Essentials of Single-Cell Analysis

Essentials of Single-Cell Analysis
Author: Fan-Gang Tseng
Publisher: Springer
Total Pages: 415
Release: 2016-01-21
Genre: Technology & Engineering
ISBN: 3662491184

Download Essentials of Single-Cell Analysis Book in PDF, ePub and Kindle

This book provides an overview of single-cell isolation, separation, injection, lysis and dynamics analysis as well as a study of their heterogeneity using different miniaturized devices. As an important part of single-cell analysis, different techniques including electroporation, microinjection, optical trapping, optoporation, rapid electrokinetic patterning and optoelectronic tweezers are described in detail. It presents different fluidic systems (e.g. continuous micro/nano-fluidic devices, microfluidic cytometry) and their integration with sensor technology, optical and hydrodynamic stretchers etc., and demonstrates the applications of single-cell analysis in systems biology, proteomics, genomics, epigenomics, cancer transcriptomics, metabolomics, biomedicine and drug delivery systems. It also discusses the future challenges for single-cell analysis, including the advantages and limitations. This book is enjoyable reading material while at the same time providing essential information to scientists in academia and professionals in industry working on different aspects of single-cell analysis. Dr. Fan-Gang Tseng is a Distinguished Professor of Engineering and System Science at the National Tsing Hua University, Taiwan. Dr. Tuhin Subhra Santra is a Research Associate at the California Nano Systems Institute, University of California at Los Angeles, USA.

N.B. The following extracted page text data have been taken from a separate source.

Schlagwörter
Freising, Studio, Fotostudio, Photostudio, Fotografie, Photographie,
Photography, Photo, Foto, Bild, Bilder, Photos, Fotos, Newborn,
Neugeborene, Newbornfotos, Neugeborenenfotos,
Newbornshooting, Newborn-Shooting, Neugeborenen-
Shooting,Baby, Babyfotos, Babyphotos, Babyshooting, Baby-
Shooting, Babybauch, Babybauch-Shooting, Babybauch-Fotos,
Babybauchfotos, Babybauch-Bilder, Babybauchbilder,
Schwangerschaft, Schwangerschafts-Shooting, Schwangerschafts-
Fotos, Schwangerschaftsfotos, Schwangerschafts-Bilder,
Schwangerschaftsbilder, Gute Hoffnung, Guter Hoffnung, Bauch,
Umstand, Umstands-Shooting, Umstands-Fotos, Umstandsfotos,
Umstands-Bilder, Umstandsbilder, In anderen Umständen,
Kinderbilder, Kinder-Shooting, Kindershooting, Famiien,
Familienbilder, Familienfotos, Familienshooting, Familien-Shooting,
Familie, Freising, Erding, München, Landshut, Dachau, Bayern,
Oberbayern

Precision Medicine in Cancer Therapy

Precision Medicine in Cancer Therapy
Author: Daniel D. Von Hoff
Publisher: Springer
Total Pages: 283
Release: 2019-06-17
Genre: Medical
ISBN: 3030163911

Download Precision Medicine in Cancer Therapy Book in PDF, ePub and Kindle

This book presents the latest advances in precision medicine in some of the most common cancer types, including hematological, lung and breast malignancies. It also discusses emerging technologies that are making a significant impact on precision medicine in cancer therapy. In addition to describing specific approaches that have already entered clinical practice, the book explores new concepts and tools that are being developed. Precision medicine aims to deliver personalized healthcare tailored to a patient’s genetics, lifestyle and environment, and cancer therapy is one of the areas in which it has flourished in recent years. Documenting the latest advances, this book is of interest to physicians and clinical fellows in the front line of the war on cancer, as well as to basic scientists working in the fields of cancer biology, drug development, biomarker discovery, and biomedical engineering. The contributing authors include translational physicians with first-hand experience in precision patient care.